Schule: Aufhol-Programm versandet

von Redaktion

VON DIRK WALTER

München – Um die Folgen der Corona-Pandemie abzumindern, ist viel Geld geflossen: Eine Milliarde Euro gab der Bund 2021 für ein zweijähriges „Aktionsprogramm“ mit dem Titel „Aufholen nach Corona“, 158 Millionen Euro flossen gemäß Aufteilung nach Bayern.

Doch die Gelder wurden bisher nur zu einem kleinen Teil auch tatsächlich verwendet, kritisiert der FDP-Abgeordnete Matthias Fischbach.

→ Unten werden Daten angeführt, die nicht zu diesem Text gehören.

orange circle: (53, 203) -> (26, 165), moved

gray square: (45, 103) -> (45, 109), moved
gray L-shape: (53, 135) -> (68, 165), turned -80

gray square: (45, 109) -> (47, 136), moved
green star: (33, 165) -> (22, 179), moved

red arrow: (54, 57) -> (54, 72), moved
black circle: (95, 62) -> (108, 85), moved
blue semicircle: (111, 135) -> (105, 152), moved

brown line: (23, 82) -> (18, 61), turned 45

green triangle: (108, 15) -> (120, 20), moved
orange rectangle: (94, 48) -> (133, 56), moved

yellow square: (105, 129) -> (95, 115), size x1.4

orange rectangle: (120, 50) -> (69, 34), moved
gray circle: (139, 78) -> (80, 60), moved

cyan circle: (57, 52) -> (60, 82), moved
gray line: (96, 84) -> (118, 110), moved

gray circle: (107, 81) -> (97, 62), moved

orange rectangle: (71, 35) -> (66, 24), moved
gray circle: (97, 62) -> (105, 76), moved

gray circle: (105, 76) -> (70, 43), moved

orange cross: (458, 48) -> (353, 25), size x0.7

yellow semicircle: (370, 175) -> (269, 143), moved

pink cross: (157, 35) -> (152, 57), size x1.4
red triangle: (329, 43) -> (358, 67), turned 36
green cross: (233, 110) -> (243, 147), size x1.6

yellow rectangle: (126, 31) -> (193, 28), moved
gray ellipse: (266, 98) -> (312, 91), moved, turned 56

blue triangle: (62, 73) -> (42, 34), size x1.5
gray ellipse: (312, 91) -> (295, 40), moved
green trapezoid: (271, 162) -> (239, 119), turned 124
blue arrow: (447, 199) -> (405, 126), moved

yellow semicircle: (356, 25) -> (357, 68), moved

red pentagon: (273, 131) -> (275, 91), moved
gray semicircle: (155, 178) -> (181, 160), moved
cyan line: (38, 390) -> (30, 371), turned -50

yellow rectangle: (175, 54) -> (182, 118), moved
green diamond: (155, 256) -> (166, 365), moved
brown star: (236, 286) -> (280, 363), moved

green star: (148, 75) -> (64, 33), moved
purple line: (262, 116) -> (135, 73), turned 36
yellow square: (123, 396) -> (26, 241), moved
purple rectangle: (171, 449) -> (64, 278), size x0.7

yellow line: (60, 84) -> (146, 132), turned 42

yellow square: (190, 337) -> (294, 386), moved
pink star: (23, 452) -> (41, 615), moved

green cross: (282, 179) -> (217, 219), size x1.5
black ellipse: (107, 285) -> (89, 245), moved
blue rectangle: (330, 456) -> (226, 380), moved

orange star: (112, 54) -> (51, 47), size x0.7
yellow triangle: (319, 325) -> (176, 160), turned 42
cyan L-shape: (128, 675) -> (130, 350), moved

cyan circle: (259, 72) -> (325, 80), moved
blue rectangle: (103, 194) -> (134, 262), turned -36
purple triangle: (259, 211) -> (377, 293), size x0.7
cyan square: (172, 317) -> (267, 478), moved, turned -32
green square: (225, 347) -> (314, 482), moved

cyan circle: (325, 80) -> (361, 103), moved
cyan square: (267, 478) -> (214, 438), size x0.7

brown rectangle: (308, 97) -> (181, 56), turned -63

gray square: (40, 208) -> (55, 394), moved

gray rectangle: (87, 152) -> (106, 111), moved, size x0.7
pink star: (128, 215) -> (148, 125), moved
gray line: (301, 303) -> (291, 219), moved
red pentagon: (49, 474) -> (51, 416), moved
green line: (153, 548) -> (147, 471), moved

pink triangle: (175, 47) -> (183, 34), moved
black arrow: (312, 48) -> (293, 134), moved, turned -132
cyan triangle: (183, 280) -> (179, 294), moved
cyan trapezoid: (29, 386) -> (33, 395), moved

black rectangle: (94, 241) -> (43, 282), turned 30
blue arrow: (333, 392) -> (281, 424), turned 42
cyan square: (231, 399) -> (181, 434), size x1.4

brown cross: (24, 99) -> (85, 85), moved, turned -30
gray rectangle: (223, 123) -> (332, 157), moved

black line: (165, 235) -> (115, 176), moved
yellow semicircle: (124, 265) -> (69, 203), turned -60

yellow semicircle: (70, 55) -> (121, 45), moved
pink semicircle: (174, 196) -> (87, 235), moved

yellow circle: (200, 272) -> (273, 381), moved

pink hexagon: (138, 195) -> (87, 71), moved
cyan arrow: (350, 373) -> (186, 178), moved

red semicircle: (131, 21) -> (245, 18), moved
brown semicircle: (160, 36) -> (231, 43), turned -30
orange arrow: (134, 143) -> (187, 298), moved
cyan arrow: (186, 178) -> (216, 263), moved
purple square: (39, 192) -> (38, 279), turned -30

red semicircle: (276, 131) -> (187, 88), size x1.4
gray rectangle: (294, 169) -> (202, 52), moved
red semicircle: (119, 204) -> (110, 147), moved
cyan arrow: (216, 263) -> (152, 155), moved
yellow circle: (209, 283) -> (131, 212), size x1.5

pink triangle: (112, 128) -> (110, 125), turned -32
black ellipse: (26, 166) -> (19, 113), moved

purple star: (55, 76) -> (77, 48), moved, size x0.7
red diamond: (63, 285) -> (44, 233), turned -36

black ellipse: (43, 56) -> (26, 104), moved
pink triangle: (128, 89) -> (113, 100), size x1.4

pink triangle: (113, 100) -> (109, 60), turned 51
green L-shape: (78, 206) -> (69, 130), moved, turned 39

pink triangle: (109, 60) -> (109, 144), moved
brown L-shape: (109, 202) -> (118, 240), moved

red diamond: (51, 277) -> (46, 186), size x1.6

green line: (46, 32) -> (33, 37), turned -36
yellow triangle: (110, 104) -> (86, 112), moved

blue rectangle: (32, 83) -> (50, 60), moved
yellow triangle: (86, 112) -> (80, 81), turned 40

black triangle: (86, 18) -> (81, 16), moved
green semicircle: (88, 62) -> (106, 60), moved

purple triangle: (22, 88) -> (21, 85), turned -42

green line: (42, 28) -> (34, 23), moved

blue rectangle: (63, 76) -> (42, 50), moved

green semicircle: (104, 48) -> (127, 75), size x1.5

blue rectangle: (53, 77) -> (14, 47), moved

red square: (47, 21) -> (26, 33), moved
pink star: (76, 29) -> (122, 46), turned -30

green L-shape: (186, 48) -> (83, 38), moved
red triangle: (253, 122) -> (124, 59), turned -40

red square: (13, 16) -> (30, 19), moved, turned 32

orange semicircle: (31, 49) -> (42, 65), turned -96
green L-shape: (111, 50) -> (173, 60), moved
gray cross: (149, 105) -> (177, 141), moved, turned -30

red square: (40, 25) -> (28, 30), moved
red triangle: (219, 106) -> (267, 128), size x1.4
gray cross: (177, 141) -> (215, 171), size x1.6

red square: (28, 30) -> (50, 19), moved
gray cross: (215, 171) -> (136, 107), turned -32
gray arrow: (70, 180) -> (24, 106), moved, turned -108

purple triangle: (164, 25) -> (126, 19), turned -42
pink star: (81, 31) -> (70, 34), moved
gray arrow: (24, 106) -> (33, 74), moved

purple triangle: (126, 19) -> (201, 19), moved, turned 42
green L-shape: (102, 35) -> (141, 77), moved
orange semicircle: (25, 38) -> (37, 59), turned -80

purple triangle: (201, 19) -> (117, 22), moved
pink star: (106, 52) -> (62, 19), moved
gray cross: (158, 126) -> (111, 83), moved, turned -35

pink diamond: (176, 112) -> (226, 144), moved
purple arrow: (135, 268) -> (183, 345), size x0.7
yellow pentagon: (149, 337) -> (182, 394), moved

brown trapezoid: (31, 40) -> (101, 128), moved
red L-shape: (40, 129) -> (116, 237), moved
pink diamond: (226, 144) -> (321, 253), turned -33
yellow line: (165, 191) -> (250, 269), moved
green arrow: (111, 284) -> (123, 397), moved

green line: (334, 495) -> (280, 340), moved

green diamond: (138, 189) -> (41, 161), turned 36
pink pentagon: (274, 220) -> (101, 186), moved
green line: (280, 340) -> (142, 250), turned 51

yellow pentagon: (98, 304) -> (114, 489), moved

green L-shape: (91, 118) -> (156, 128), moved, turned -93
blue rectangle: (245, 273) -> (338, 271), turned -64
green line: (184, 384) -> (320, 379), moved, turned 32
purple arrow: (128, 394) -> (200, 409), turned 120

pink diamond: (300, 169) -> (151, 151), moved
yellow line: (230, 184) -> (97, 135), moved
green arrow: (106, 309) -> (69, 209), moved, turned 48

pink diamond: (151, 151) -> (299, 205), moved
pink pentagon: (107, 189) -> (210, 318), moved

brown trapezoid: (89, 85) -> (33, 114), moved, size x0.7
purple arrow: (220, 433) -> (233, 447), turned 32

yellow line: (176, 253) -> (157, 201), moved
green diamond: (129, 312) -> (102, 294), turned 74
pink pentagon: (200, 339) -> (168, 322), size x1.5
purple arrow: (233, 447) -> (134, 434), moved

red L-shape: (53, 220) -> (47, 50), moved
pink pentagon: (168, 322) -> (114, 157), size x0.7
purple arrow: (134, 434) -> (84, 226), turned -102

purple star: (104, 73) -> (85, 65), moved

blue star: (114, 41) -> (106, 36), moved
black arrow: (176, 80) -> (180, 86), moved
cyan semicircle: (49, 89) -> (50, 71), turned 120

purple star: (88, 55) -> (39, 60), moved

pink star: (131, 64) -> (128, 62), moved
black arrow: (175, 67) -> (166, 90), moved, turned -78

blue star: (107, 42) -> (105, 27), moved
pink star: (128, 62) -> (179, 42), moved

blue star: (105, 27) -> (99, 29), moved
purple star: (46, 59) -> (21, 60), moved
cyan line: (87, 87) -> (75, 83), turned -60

Von den 132,3 Millionen Euro, die Bayern im Jahr 2022 zustehen, wurden bisher lediglich 31,8 Millionen Euro tatsächlich eingesetzt, ergibt sich aus der Antwort des Kultusministeriums auf mehrere Anfragen Fischbachs. Bayern hat dafür das Programm „Gemeinsam Brücken bauen“ konzipiert. „Das Corona-Aufholprogramm ist in diesen Sommerferien völlig versandet“, sagt der bildungspolitische Sprecher seiner Fraktion. In den vergangenen Sommerferien habe es noch hunderte sogenannte Sommerschulen für Schüler gegeben, die Lernrückstände aufholen wollen. Dabei unterrichteten Freiwillige, etwa Studenten, einzelne Kinder auf Honorarbasis. In diesem Jahr finde man sie kaum noch.

Die Möglichkeit der Sommerschulen gibt es zwar weiterhin, wie ein Ministeriumssprecher erklärt. Zahlen, wie viele Sommerschulen real stattfinden, liegen aber nicht vor. Fischbach vermutet, dass das Ministerium den Fokus auf andere Dinge richtet: Es sei ja schon immens schwierig, Lehrkräfte für die ukrainischen Schüler zu finden – es gebe schlicht kein Personal mehr, auch noch Corona-Brückenkurse in den Ferien zu organisieren.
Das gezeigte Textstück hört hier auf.